The Assistant as Victim and Survivor
The nuances of the dimly lit toxic work environment resonate strongly with the stories emerging from the #MeToo floodgates. Jane’s exchanges with Tony, when he berates her by phone or she placates him via email, ratchet up the tension as her boss thrives on a perverse game of power and control. Each exchange consumes her within the apparatus of Tony’s design. Moreover, by focusing on Jane’s ongoing struggle with being a cog in the harassment machine, The Assistant makes clear the daily hell that is not unique to her workplace.
Virtually every frame of The Assistant hinges on Garner’s performance. The film is often gruelling hell as one watches the knots turn in Jane’s stomach. She is an outsider in the office. Tony’s transgressions aren’t merely an open secret in the office. They’re a joke and a tacitly accepted reality of the office environment.

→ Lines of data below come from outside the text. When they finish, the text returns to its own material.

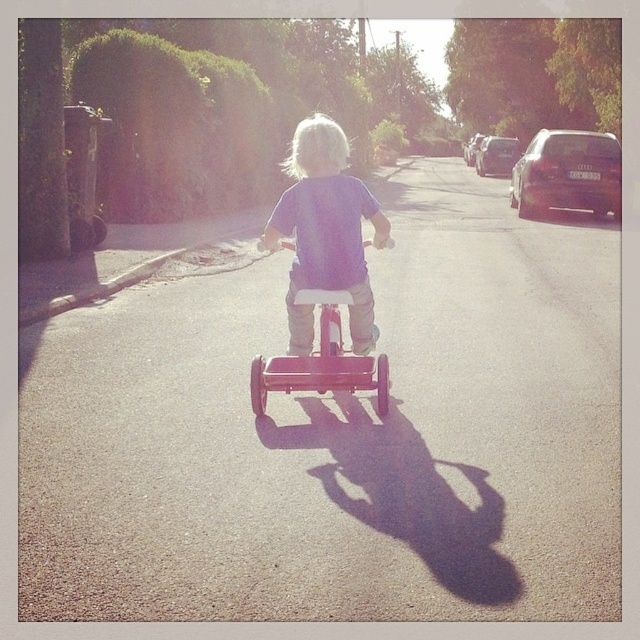 Question: Which point appears closest to the camera in this image?

Choices:
 (A) (589, 166)
 (B) (278, 205)

Answer: (B)

Question: Which of the following is the closest to the observer?

Choices:
 (A) metallic silver car at right
 (B) matte red tricycle at center

Answer: (B)

Question: Estimate the real-world distances between objects in this image. Which object is closer to the purple matte shirt at center?

Choices:
 (A) matte red tricycle at center
 (B) matte black car at upper right

Answer: (A)

Question: Does matte red tricycle at center have a lesser width compared to metallic silver car at right?

Choices:
 (A) yes
 (B) no

Answer: (A)

Question: Is the position of matte black car at upper right less distant than that of metallic silver car at right?

Choices:
 (A) no
 (B) yes

Answer: (B)

Question: Is the position of matte black car at upper right less distant than that of matte red tricycle at center?

Choices:
 (A) no
 (B) yes

Answer: (A) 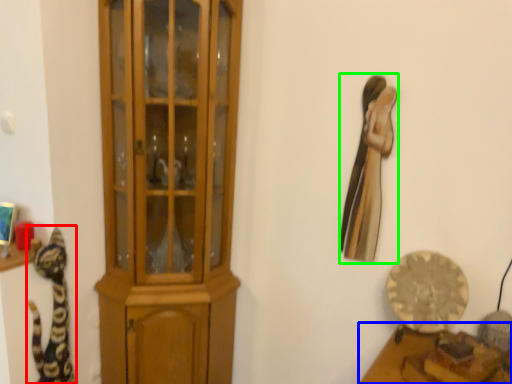 Question: Considering the real-world distances, which object is closest to cat (highlighted by a red box)? furniture (highlighted by a blue box) or animal (highlighted by a green box).

Choices:
 (A) furniture
 (B) animal

Answer: (B) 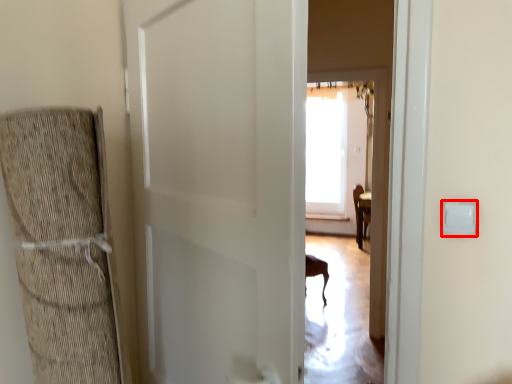 Question: From the image, what is the correct spatial relationship of light switch (annotated by the red box) in relation to door?

Choices:
 (A) left
 (B) right

Answer: (B) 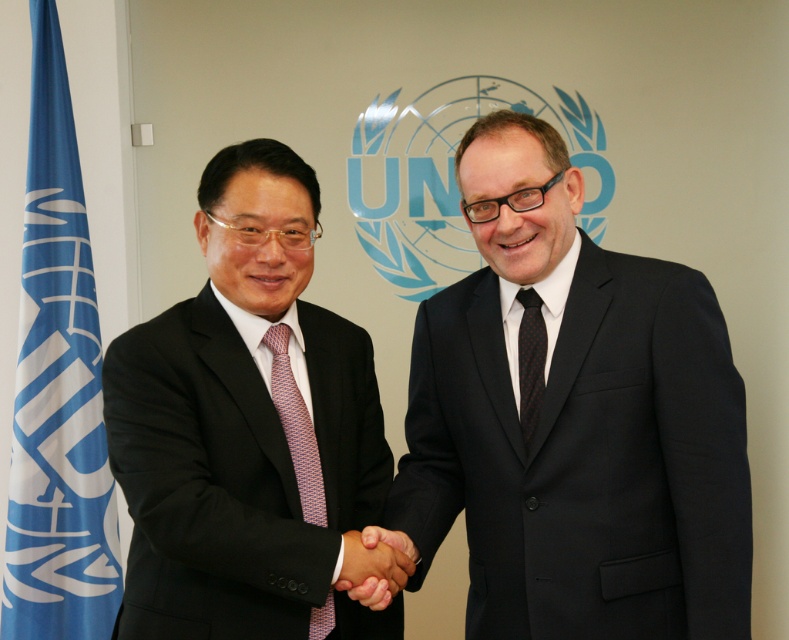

Garner’s masterfully captivating performance presents a young woman trapped in an awful situation. She realizes the gut-wrenching stories of survivors of Weinstein’s hunts. However, underneath the chaos and discomfort on Jane’s face, Garner invests the character with a courageous awakening. There are subtle recognitions in which Jane realizes how easily she could be a victim of the behaviour she inadvertently enables. Flickers of great strength rise up in Jane, like when she refuses to lie to Tony’s wife or confronts his partner. The unspoken frustration that builds on Jane’s face throughout the day speaks volumes. Enough is enough.
Re-Shifting the Blame
One owes it to Jane and other victims of this toxic machinery to return to Mol’s words. “I had heard similar rumors about other actresses and Harvey Weinstein for years, even before I heard them about myself,” wrote Mol in her THR op-ed. “I knew that it was not true in my case, so I naively assumed it was equally false in general. The consistent implication was that actresses were eager for the bargain, that we wanted fame and fortune so desperately that we would make this kind of nauseating concession. This is another kind of misogyny, and blame-shifting.” These words are Jane’s hell in a nutshell.
The Assistant makes painfully clear the nauseating concessions people make in their quest for power. They are so pervasive that even a film that addresses them can’t escape them. The film is a wake-up call for audiences everywhere, at any rung of the corporate ladder, to recognize the foul machinery of which they are apart. Any small act, from sharing a blind item to turning a blind eye, contributes to a larger problem. By the end, Jane makes clear the necessity of confronting uncomfortable truths to break the cycle that makes victims of us all.
The Assistant opens in theatres Feb. 7
*Update: a representative from the film’s distributor confirmed that they did not know about Lui’s history prior to the publication of this review.